L’article 1383-2 du code civil dispose :
« L'aveu judiciaire est la déclaration que fait en justice la partie ou son représentant spécialement mandaté.
Il fait foi contre celui qui l'a fait.
Il ne peut être divisé contre son auteur.
Il est irrévocable, sauf en cas d'erreur de fait ».
En l’espèce, l’association [3] reconnaît qu’elle avait conscience du risque pour la sécurité de Mme [C] [J] :
« Les départs de feux sont une constante dans ce genre d’établissements car ce sont des provocations très recherchées par certains jeunes en difficulté, par son caractère spectaculaire et faisant figure de provocation ultime.
(…)
Une fois encore, ce type d’événement dans ce type d’établissement accueillant ce type de public est malheureusement assez courant et c’est le sens de la réglementation anti incendie dont il a été ici démontré le parfait respect » (pages 15 et 23 de ses conclusions).
Toutefois, il résulte de l’ensemble des éléments produits que l’association [3] a tout mis en œuvre pour éviter la réalisation de ce risque.
S’il n’y a pas autorité de la chose jugée de l’ordonnance de non-lieu, les constatations du juge d’instruction constituent des éléments de preuve des faits qui peuvent s’apprécier à l’aune des autres pièces produites par les parties.
Le juge d’instruction relève notamment :
« En 2014, le registre de sécurité du foyer « [Etablissement 1] » mentionnait une vérification annuelle des extincteurs en conformité avec les années précédentes (D260). Le 15 novembre 2014, la Commission communale de sécurité de [Localité 5] avait émis un avis favorable à la poursuite de l’exploitation du foyer « [Etablissement 2]), répertoriant la présence d’un désenfumage naturel pour les parties communes, d’extincteurs appropriés aux risques, d’un équipement d’alarme de type 1 dans tous les locaux à l’exception des sanitaires (D279 et D280).
Au terme de son rapport dressé le 26 octobre 2015, la société de protection incendie [4] indiquait la mention « extincteur en bon état de fonctionnement » (D243).
Il ressortait du rapport de vérification technique périodique des moyens de secours réalisé du 27 octobre au 16 novembre 2015 :
- une mention de remise en place des extincteurs avait été apposée après vérification de la pérennité, la conservation et le maintien extincteurs mobiles placés dans le bâtiment principal de l’établissement,
- une mention constatait également une absence d’essai réalisé concernant le système de sécurité incendie en raison d’un dérangement de la zone.

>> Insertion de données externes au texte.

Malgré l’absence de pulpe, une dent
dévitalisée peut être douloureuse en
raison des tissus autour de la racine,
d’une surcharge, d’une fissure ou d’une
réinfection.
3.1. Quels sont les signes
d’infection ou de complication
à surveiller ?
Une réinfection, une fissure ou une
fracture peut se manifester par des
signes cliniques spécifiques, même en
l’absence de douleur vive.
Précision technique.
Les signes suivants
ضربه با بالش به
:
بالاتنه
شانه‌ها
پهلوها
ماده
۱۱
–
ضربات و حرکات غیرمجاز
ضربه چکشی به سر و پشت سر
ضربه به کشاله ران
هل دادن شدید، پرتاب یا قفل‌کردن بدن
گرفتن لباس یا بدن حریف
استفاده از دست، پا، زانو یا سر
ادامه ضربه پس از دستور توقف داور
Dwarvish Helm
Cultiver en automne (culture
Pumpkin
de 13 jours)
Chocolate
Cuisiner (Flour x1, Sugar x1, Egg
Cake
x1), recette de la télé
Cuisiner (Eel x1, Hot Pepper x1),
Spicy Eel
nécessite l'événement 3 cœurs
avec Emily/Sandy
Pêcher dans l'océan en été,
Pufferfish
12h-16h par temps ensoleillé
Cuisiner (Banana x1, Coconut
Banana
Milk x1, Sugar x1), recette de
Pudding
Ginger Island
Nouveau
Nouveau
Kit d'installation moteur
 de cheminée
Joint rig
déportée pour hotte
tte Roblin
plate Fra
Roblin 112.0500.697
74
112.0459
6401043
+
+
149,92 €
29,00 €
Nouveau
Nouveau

En conséquence, les analyses des extincteurs mobiles et du système de sécurité incendie avaient reçu un avis insatisfaisant pour les raisons précitées (D246 à D254).
S’agissant des zones d’alarme, celles-ci avaient reçu un avis satisfaisant (D251).

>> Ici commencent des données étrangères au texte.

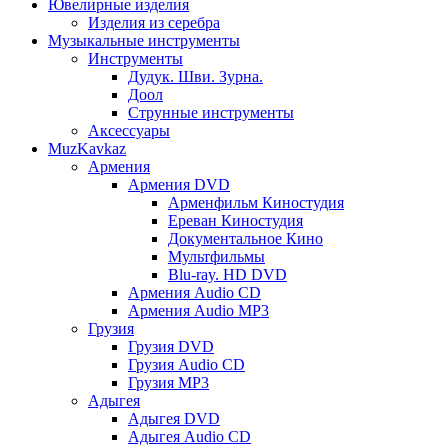
Ювелирные изделия
Изделия из серебра
Музыкальные инструменты
Инструменты
Дудук. Шви. Зурна.
Доол
Струнные инструменты
Аксессуары
MuzKavkaz
Армения
Армения DVD
Арменфильм Киностудия
Ереван Киностудия
Документальное Кино
Мультфильмы
Blu-ray. HD DVD
Армения Audio CD
Армения Audio MP3
Грузия
Грузия DVD
Грузия Audio CD
Грузия MP3
Адыгея
Адыгея DVD
Адыгея Audio CD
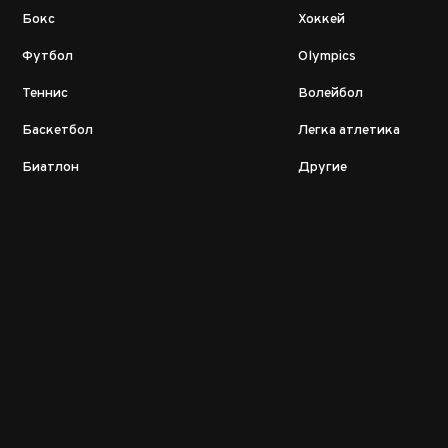
Бокс
Хоккей
Футбол
Olympics
Теннис
Волейбол
Баскетбол
Легка атлетика
Биатлон
Другие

Le registre mentionnait également le « remplacement des extincteurs de plus de 10 ans et complément de protection : coffres extincteurs » à la date du 21 décembre 2015 (D272) ».
Ces constatations du juge d’instruction sont corroborées par les pièces produites par l’association [3], en particulier le rapport [5] SSI 2015, le registre de sécurité 1, le registre de sécurité 2 et le rapport d’intervention, ainsi que les attestations de M. [T], qui est intervenu et n’a pas eu besoin d’extincteur pour éteindre le feu, et de Mme [Y] [Q], étant précisé que cette dernière atteste que les salariés de l’association [3] sont bien formés à l’utilisation des extincteurs.

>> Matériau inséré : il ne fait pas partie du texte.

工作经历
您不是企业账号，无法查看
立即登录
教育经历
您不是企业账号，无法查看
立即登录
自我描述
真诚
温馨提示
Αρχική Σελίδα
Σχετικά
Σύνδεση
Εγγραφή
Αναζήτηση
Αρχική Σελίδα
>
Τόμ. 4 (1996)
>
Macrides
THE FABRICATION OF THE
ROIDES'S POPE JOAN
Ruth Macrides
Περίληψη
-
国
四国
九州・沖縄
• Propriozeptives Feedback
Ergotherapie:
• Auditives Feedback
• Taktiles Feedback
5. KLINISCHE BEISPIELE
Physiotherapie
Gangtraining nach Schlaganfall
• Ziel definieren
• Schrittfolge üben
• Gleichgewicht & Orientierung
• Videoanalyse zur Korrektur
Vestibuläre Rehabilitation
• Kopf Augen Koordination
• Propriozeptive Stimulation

Les attestations produites par les ayants-cause de Mme [C] [J] ne prouvent pas l’inverse. L’attestation de M. [S] n’est qu’un courriel non signé et sans pièce d’identité, démuni de toute valeur probatoire. L’attestation de Mme [K] d’après laquelle « il n’y avait aucun extincteur à disposition dans l’ensemble du foyer » n’est pas crédible. L’attestation de M. [P] d’après laquelle il aurait traversé des flemmes de 2 mètres avec une serviette humide n’est pas crédible, étant relevé que M.